Résister et choisir sa vie

Bonjour,

Le confinement, encore ! Voilà donc la réponse de notre gouvernement à l’épidémie qui touche essentiellement les personnes les plus âgées. J’écoutais hier encore les paroles de mon père, médecin, 95 ans : « C’est idiot. Arrêter tout le monde pour éviter que des vieux meurent alors qu’ils mourront de toutes façons dans un an ou deux. S’ils meurent aujourd’hui, qu’est ce que ça peut faire ? »

Je ne vais pas revenir sur la gestion de la crise — que je critique depuis le début. Mais je vais revenir sur ce terrain essentiel de l’organisation de nos vies.
Car les mesures qui sont prises viennent la mettre à mal.

En effet le message des autorités est grosso-modo le suivant :

« Nous allons supprimer toutes les occasions de contamination sauf le travail et, en même temps, les mesures que nous prenons vont entraîner pour beaucoup d’entre vous la disparition d’une grande partie du travail et de l’activité. A ceux là nous imposons donc une diminution importante de revenus que nous ne comblerons pas... Et pour tous et pour un temps indéterminé nous allons contrôler vos relations sociales. Vous n’êtes plus maîtres de vos déplacements ni des relations que vous allez entretenir. Vous n’aurez ni réunions, ni fêtes, ni restaurant, ni pratiques sportives ou artistiques collectives... »

De notre côté nous pensons que la « casse du service public » organisée depuis trente ans au nom d’une logique gestionnaire de diminution drastique des coûts est la cause majeure de l’encombrement actuel des services de soin. Et non pas un virus, la COVID-19, qui fait, sommes toutes, partie des aléas sanitaires pour lesquels nous avons organisé notre système. Pour nous la solution pérenne n’est donc pas le confinement mais la restauration décidée et organisée de ces services publiques et l’abandon de cette logique purement comptable imbécile. Or cette perspective est totalement absente tant des discours de nos dirigeants que de leurs actes...
Nous ne pouvons donc adhérer sans réticences à l’objectif affiché — sauver des vies — pour justifier la mise en place de ce cirque incroyable qu’est le confinement. Suivre les consignes gouvernementales devient un non-sens, voire un vrai contre-sens...

Ce qui guette alors tous ceux qui, comme nous, sont critiques face à ces mesures, c’est l’obligation d’obéir à des consignes que nous jugeons absurdes. Nous sommes alors plongés dans une absence de sens. Absence qui fait croître le sentiment d’impuissance et peut nous pousser à la dépression.
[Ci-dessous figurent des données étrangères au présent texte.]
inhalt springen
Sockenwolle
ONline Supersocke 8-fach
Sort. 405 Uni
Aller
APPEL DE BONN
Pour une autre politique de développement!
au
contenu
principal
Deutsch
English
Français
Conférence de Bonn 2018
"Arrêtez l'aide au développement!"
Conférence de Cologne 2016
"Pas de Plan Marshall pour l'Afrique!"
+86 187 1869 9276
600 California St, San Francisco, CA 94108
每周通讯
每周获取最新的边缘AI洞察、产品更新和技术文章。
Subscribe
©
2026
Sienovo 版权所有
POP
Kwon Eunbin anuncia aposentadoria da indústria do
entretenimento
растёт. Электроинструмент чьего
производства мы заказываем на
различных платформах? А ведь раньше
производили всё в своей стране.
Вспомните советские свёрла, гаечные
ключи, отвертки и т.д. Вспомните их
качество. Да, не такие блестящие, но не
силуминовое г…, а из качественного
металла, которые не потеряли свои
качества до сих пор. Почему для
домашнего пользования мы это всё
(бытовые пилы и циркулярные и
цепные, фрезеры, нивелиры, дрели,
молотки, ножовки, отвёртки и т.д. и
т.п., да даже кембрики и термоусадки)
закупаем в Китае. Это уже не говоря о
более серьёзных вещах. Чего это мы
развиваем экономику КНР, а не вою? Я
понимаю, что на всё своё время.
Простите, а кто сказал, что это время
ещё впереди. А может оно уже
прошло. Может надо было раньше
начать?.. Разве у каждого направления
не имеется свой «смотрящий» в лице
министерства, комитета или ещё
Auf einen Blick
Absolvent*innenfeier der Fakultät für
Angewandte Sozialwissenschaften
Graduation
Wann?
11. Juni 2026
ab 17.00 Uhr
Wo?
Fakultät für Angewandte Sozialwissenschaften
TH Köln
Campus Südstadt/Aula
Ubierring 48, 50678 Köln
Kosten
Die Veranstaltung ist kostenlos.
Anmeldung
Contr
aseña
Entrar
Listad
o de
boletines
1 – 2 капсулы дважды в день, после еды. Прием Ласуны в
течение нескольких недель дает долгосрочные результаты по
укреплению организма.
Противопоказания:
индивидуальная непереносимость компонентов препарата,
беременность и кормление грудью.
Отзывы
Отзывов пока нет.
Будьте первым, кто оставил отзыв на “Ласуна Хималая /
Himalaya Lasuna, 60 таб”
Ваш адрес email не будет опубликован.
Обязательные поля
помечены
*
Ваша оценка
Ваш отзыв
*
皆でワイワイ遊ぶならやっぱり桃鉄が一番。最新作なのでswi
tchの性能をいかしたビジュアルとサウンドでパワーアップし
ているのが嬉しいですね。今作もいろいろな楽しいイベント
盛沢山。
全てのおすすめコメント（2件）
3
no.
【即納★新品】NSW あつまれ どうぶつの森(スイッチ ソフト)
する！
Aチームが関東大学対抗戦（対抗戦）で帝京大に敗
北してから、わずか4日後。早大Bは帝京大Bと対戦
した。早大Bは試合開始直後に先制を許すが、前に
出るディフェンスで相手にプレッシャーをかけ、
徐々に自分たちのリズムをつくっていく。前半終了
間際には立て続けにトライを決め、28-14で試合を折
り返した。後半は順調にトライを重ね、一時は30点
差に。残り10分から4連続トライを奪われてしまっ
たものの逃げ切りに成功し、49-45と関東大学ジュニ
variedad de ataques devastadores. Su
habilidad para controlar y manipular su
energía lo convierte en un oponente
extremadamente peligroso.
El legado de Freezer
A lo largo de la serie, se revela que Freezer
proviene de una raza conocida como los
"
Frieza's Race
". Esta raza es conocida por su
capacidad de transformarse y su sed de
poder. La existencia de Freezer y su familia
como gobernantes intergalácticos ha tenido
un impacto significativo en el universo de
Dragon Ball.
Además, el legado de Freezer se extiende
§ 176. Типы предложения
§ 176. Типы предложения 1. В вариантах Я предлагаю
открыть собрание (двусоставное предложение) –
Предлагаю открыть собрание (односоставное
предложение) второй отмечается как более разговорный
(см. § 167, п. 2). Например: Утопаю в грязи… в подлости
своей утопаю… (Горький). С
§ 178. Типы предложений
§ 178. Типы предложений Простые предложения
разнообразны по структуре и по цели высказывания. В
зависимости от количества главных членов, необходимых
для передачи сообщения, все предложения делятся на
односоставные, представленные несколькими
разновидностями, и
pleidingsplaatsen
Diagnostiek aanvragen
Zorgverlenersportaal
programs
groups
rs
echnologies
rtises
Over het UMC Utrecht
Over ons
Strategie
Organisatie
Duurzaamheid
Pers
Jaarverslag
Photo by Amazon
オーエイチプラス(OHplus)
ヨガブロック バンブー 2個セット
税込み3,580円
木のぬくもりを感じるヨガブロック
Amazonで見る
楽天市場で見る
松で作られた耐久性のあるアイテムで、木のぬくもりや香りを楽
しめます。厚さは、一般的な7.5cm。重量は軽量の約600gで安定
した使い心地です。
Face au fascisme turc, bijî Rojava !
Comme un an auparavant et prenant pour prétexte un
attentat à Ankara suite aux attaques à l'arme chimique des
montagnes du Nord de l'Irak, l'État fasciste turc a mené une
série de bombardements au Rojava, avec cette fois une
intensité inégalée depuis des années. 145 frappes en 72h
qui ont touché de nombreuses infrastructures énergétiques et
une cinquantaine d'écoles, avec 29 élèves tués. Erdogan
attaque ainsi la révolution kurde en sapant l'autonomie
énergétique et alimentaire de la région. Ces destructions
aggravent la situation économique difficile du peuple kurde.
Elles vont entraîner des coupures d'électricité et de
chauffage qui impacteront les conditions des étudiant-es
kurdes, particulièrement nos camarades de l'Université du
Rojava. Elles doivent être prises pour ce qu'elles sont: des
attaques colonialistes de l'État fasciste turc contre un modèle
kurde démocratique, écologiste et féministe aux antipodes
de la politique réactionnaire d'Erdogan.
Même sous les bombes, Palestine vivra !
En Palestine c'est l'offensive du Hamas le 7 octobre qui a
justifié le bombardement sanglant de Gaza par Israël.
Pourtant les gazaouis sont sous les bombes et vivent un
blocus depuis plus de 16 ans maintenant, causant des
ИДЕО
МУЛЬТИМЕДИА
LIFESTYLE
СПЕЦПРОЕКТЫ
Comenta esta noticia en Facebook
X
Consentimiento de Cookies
Le problème qui se présente à nous — de façon plus aiguë encore qu’en mars — consiste donc à transformer cet ensemble de contraintes imposées en opportunités choisies. C’est à dire à transformer la diminution de l’activité travaillée (et des revenus) en temps disponible que nous pouvons maintenant, grâce à cette nouvelle organisation que nous allons mettre en place, investir dans des activités que nous avions dû jusque là délaisser.
Et si nos revenus baissent et que nous ne pouvons payer nos charges, il nous faut accepter de ne pas être les seuls responsables de nos dettes et ne pas consacrer tout notre temps à essayer de les payer. C’est une modification du rapport au collectif qui débute...

Choisir sa vie...

Mais faisons attention. Sommes nous capables d’un tel effort de remodelage de notre emploi du temps et de nos vies pour qu’il ne dure à nouveau que quelques mois ?
Si nous mobilisons nos ressources pour que nos vies restent vivables, c’est à dire pleine de sens, il est alors bien possible que l’organisation que chacun de nous aura trouvé ne se résorbera pas facilement ni sans douleur avec le retour des beaux jours et la disparition du virus... La reprise de l’activité risque de soulever autant de problème qu’est en train d’entraîner sa réduction.
Il est possible que nous entrions alors dans une bifurcation sociale qui pourrait avoir des conséquences majeures.